Marching with Mrs. Costanza

I went to the demonstration last night in West Hollywood, to protest Los Angeles District Attorney Steve Cooley’s refusal to institute Hate Crimes charges against the trio of defendants who last month attacked several gay men — the most seriously injured being actor Treve Broudy. It was a nice, orderly affair, not at all in keeping with what I’ve been used to in political activism over the last three decades. A crowd of a few hundred heard speeches from various officials, pledging to keep up the pressure on Cooley — whose reluctance to prosecute pedophile priests or Cardinal Roger Mahoney, who aided and abetted their pedophilia and other forms of freelance clerical molestation — is well-known. His unwillingness to do his job stands in marked contrast to the professionals of the Los Angeles Sheriff’s department, who captured Torwin Sessions, Larry Walker and Vincent Dotson in relatively short order.

As someone who can remember when the police authorities were anything but friendly to the gay and lesbian community it was a refreshing shock to hear them praised at this mini-rally. Having closed off the streets for us, the sheriff’s department allowed the crowd to march about Santa Monica boulevard in a neat, well-mannered circle chanting “Hey, hey, Ho Ho — Steve Cooley had got to go!” and that old standby “What do we want? Justice! When do we want it?

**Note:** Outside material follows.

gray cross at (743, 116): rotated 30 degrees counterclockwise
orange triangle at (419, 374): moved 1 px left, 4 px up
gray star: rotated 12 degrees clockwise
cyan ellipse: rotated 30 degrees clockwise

Now!” In our number I noticed a small, white-haired woman whose face was unmistakable. It was Estelle Harris — known to television-viewers everywhere as “Mrs. Costanza” — the shrill, perpetually upset mother of “George” (Jason Alexander). But tonight she was just another WeHo resident, marching along with her pet dog in her arms and her husband at her side. No other “celebrities” were present, but telegrams of support from Madonna, k.d. lang, and Morgan Fairchild were read. Reassuring I suppose. And we were also reassured that Cooley’s inaction would be countered by the actions of others in authority. Meanwhile, as reported by the Los Angeels Times (October 5, 2002) the perps in question have clearly taken a cue from Cooley in regard to their defense.

Torwin Sessions, 19, of Watts said he was driving a stolen car on Cynthia Street just off Santa Monica Boulevard the night of Sept. 2 when his two companions suddenly jumped out of the vehicle with a baseball bat.

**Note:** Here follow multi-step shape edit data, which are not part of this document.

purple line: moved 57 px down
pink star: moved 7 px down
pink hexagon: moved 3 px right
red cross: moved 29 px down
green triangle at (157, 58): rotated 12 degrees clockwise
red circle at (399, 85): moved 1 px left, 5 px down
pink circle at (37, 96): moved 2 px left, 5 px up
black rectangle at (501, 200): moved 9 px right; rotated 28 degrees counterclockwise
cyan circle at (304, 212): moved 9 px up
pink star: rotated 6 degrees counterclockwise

“I heard the car doors slam … then I saw the dude fall down,” he said. “The two guys I was with got back in the car and just said, ‘Go!’ Everybody in the car was just hysterical and panicking.”

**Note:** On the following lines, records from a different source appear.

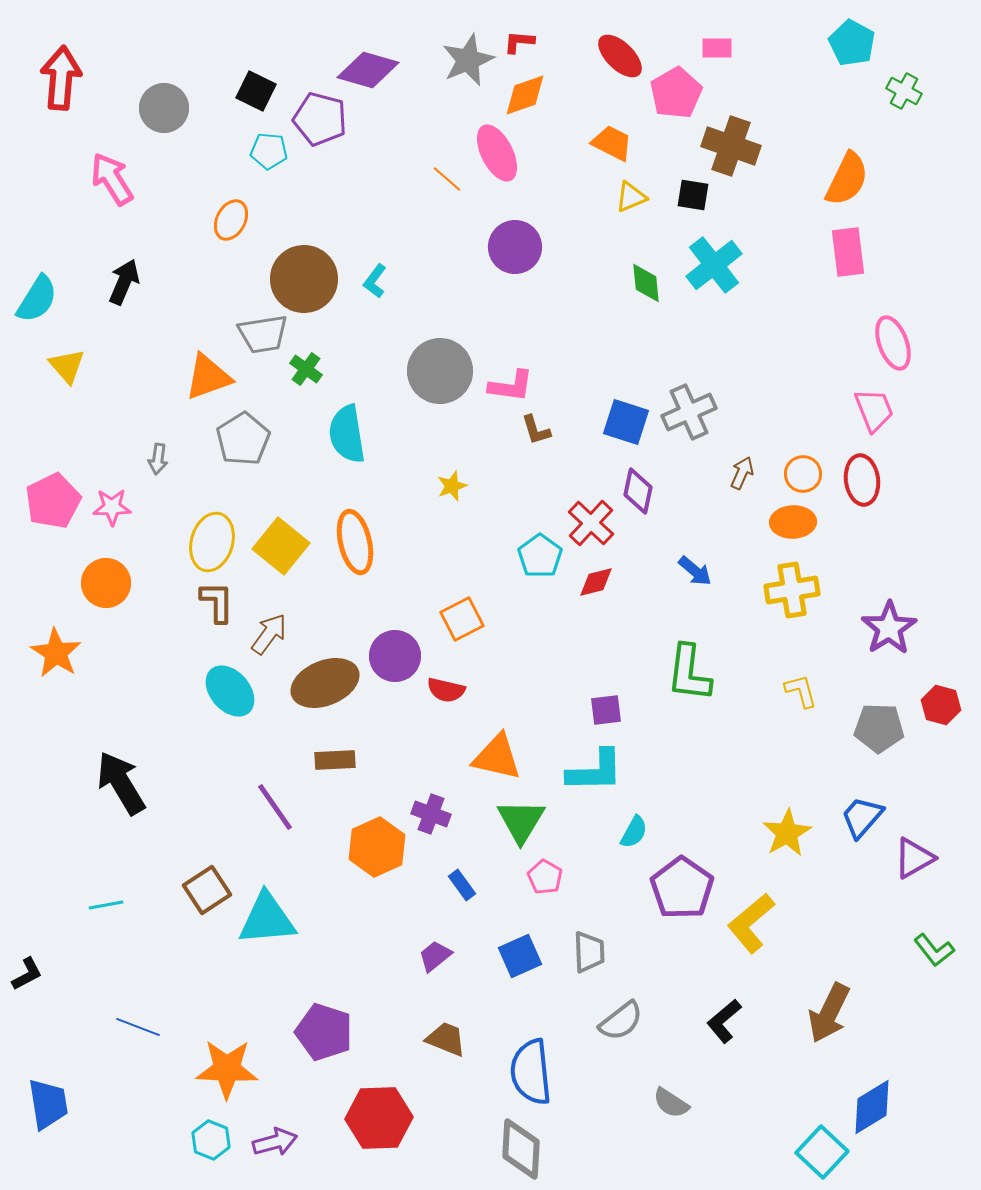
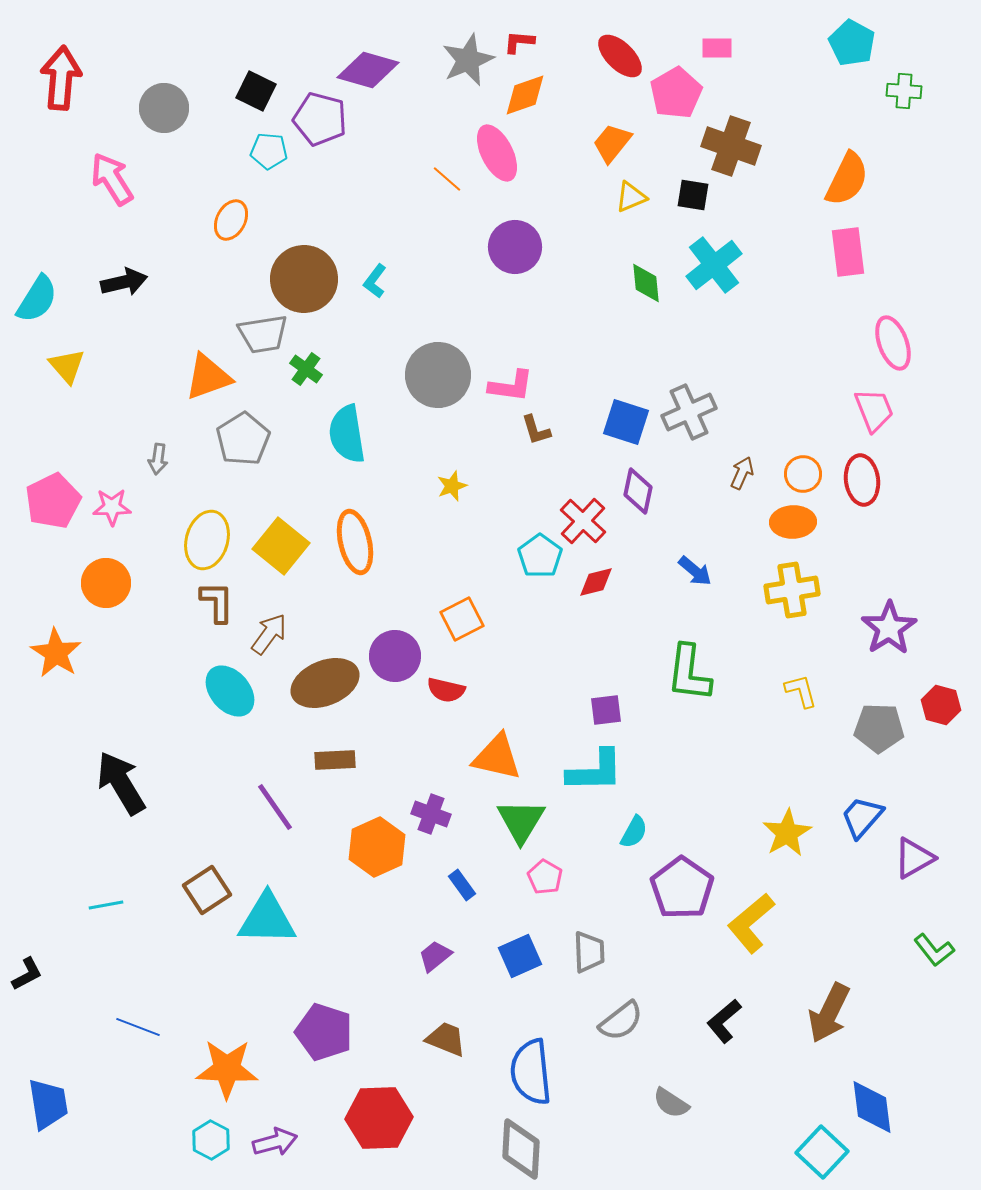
green cross at (904, 91): rotated 24 degrees counterclockwise
orange trapezoid at (612, 143): rotated 78 degrees counterclockwise
black arrow at (124, 282): rotated 54 degrees clockwise
gray circle at (440, 371): moved 2 px left, 4 px down
red cross at (591, 523): moved 8 px left, 2 px up
yellow ellipse at (212, 542): moved 5 px left, 2 px up
cyan triangle at (267, 919): rotated 6 degrees clockwise
blue diamond at (872, 1107): rotated 66 degrees counterclockwise
cyan hexagon at (211, 1140): rotated 6 degrees clockwise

Sessions said he “didn’t know they were gay. That’s not why everything happened.”

He refused to elaborate.

In other words the “card” was “played” — he was just a “victim.” And so he will remain insofar as he’s disinclined to “elaborate.” The next “elaboration” you’ll hear will doubtless come from the Hate Crimes opposition, which always has the media floor.

Treve Broudy, meanwhile is reportedly in good spirits though the extent of the brain damage he has suffered has yet to be . . . elaborated.